**PROMPT**
The answer is the full listing restated exactly, without any pictures.
──────── DATA PROVIDED
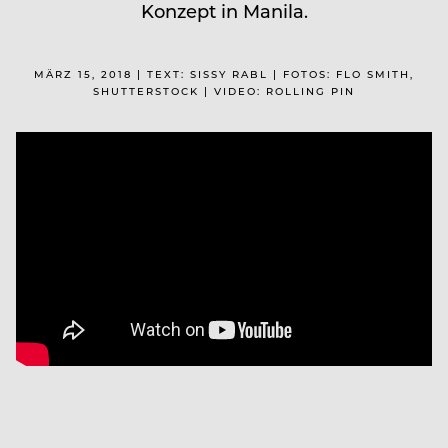
Konzept in Manila.
MÄRZ 15, 2018 | TEXT: SISSY RABL | FOTOS: FLO SMITH,
SHUTTERSTOCK | VIDEO: ROLLING PIN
────────────────
**ANSWER TO THE EXERCISE**
Konzept in Manila.
MÄRZ 15, 2018 | TEXT: SISSY RABL | FOTOS: FLO SMITH,
SHUTTERSTOCK | VIDEO: ROLLING PIN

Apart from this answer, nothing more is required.